Once the instrument had negotiated to the end of the canal and had rotated freely, it was removed.

Group B.
K-Flexofile.
Hand instrumentation with these stainless steel instruments with non-cutting tips was performed using a reaming motion. Thus, the instruments were manipulated in a clockwise rotation of about 90-1208 until it reached the full working distance. A step-back method of instrument manipulation was not used. All canals were sequentially prepared from size 15 up to size 35 without pre-bending the instruments, which were used to the full working length.

Evaluations.
All root-canal preparations were completed by one operator, whilst the scanning electron microscope (SEM) evaluations and the assessment of the canal curvatures prior to and after instrumentation were carried out by a second examiner who was blind with respect of all to the experimental groups.

Canal cleanliness.
After preparation, all root canals were flushed with saline and dried with adsorbent paper points. Roots were split longitudinally, prepared for SEM investigation and examined under the SEM (Philips PSEM 500X, Eindhoven, the Netherlands) at 20-2500x magnification.
Separate evaluations were recorded for debris and smear layer. The cleanliness of each root canal was evaluated in three areas (apical, middle, and coronal third of the root) by means of a numerical evaluation scale (Hulsmann et al.1997). The following scheme was used:
Debris (dentine chips, pulp remnants, and particles loosely attached to the canal wall):

• Score 1: clean canal wall, only very few debris particles.
• Score 2: few small conglomerations.
• Score 3: many conglomerations; less than 50% of the canal wall covered.
• Score 4: more than 50% of the canal wall covered.
• Score 5: complete or nearly complete covering of the canal wall by debris.

Smear layer (dentine particles, remnants of vital or necrotic pulp tissue, bacterial components, and retained irrigant):

• Score 1: no smear layer, orifice of dentinal tubules patent.
• Score 2: small amount of smear layer, some open dentinal tubules.
• Score 3: homogenous smear layer along almost the entire canal wall, only very few open dentinal tubules.
• Score 4: the entire root-canal wall covered with a homogenous smear layer, no open dentinal tubules.
• Score 5: a thick, homogenous smear layer covering the entire root-canal wall.

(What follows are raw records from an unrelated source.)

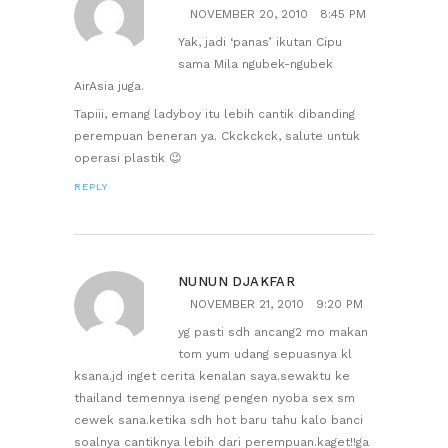
NOVEMBER 20, 2010
8:45 PM
Yak, jadi ‘panas’ ikutan Cipu
sama Mila ngubek-ngubek
AirAsia juga.
Tapiii, emang ladyboy itu lebih cantik dibanding
perempuan beneran ya. Ckckckck, salute untuk
operasi plastik 😉
REPLY
NUNUN DJAKFAR
NOVEMBER 21, 2010
9:20 PM
yg pasti sdh ancang2 mo makan
tom yum udang sepuasnya kl
ksana.jd inget cerita kenalan saya.sewaktu ke
thailand temennya iseng pengen nyoba sex sm
cewek sana.ketika sdh hot baru tahu kalo banci
soalnya cantiknya lebih dari perempuan.kaget!!ga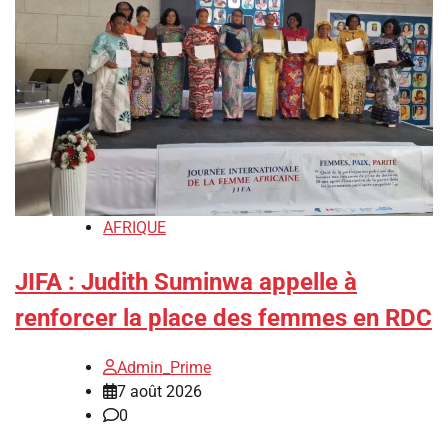
AFRIQUE
JIFA : Judith Suminwa appelle à
renforcer la place des femmes en RDC
Admin_Prime
7 août 2026
0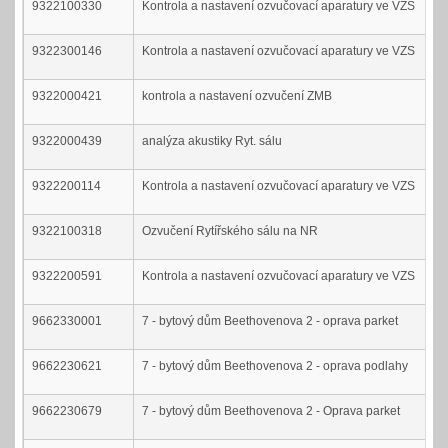
9322100330
Kontrola a nastavení ozvučovací aparatury ve VZS
9322300146
Kontrola a nastavení ozvučovací aparatury ve VZS
9322000421
kontrola a nastavení ozvučení ZMB
9322000439
analýza akustiky Ryt. sálu
9322200114
Kontrola a nastavení ozvučovací aparatury ve VZS
9322100318
Ozvučení Rytířského sálu na NR
9322200591
Kontrola a nastavení ozvučovací aparatury ve VZS
9662330001
7 - bytový dům Beethovenova 2 - oprava parket
9662230621
7 - bytový dům Beethovenova 2 - oprava podlahy
9662230679
7 - bytový dům Beethovenova 2 - Oprava parket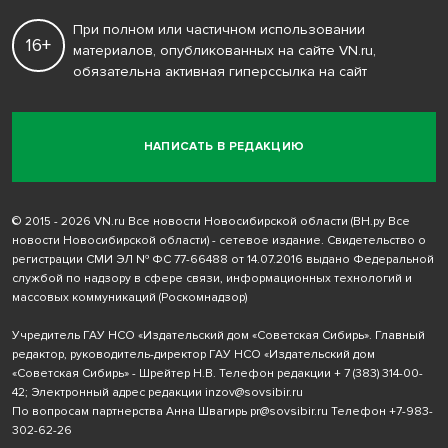
При полном или частичном использовании
16+
материалов, опубликованных на сайте VN.ru,
обязательна активная гиперссылка на сайт
НАПИСАТЬ В РЕДАКЦИЮ
© 2015 - 2026 VN.ru Все новости Новосибирской области (ВН.ру Все
новости Новосибирской области) - сетевое издание. Свидетельство о
регистрации СМИ ЭЛ № ФС 77-66488 от 14.07.2016 выдано Федеральной
службой по надзору в сфере связи, информационных технологий и
массовых коммуникаций (Роскомнадзор)
Учредитель ГАУ НСО «Издательский дом «Советская Сибирь». Главный
редактор, руководитель-директор ГАУ НСО «Издательский дом
«Советская Сибирь» - Шрейтер Н.В. Телефон редакции
+ 7 (383) 314-00-
42
; Электронный адрес редакции
inzov@sovsibir.ru
По вопросам партнерства Анна Швагирь
pr@sovsibir.ru
Телефон
+7-983-
302-62-26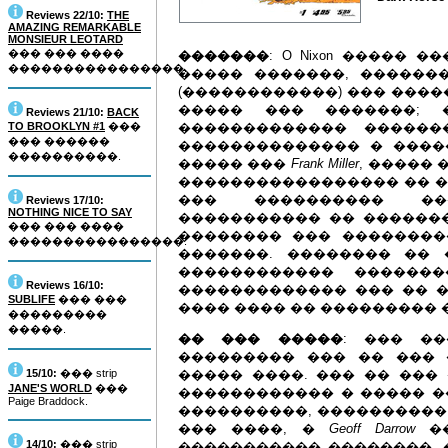
Reviews 22/10:
THE
AMAZING REMARKABLE
MONSIEUR LEOTARD
��� ��� ����
�������
: O Nixon �����
����������������.
����� �������, ������
(������������) ��� ����
����� ��� �������; �
Reviews 21/10:
BACK
TO BROOKLYN #1
���
������������� ������
��� ������
�������������� � ����
����������.
����� ���
Frank Miller
, ����� 
����������������� �� �
��� ���������� ��
Reviews 17/10:
NOTHING NICE TO SAY
����������� �� ������
��� ��� ����
�������� ��� ��������
����������������.
�������. �������� ��
������������ �������
Reviews 16/10:
������������� ��� �� �
SUBLIFE
��� ���
���� ���� �� ���������
���������
�����.
�� ��� �����
: ��� �
��������� ��� �� ��� 
15/10:
��� strip
����� ����. ��� �� ���
JANE'S WORLD
���
������������ � ����� ��
Paige Braddock.
����������, ����������
��� ����, �
Geoff Darrow
��
14/10:
��� strip
����������� ��������,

The data established for scoring the debris and the smear layer were separately recorded and analysed statistically. Owing to the ordinal nature of the scores, the data were subjected to Wilcoxon’s test (P < 0.05).

Instrumentation results.
Based on the canal curvatures assessed prior to and after instrumentation, canal straightening was determined as the difference between canal curvature prior to and after the instrumentation. The t-test was used for comparison of the two groups. The level of statistical significance was set at P < 0.05.
The time for canal preparation was recorded and included total active instrumentation, instrument changes with in the sequence and irrigation. The change of working length was determined by subtracting the final length (measured to the nearest 0.5 mm) of each canal after preparation from the original length. The preparation time and the loss of working length were analysed statistically using the t-test (preparation time) and the Mann-Whitney U-test (change of working distance) at a significance level of P < 0.05. The number of fractured instruments during enlargement was also recorded. A w2-test was used to determine whether there were significant differences between the two instruments. The number of deformed instruments was not recorded.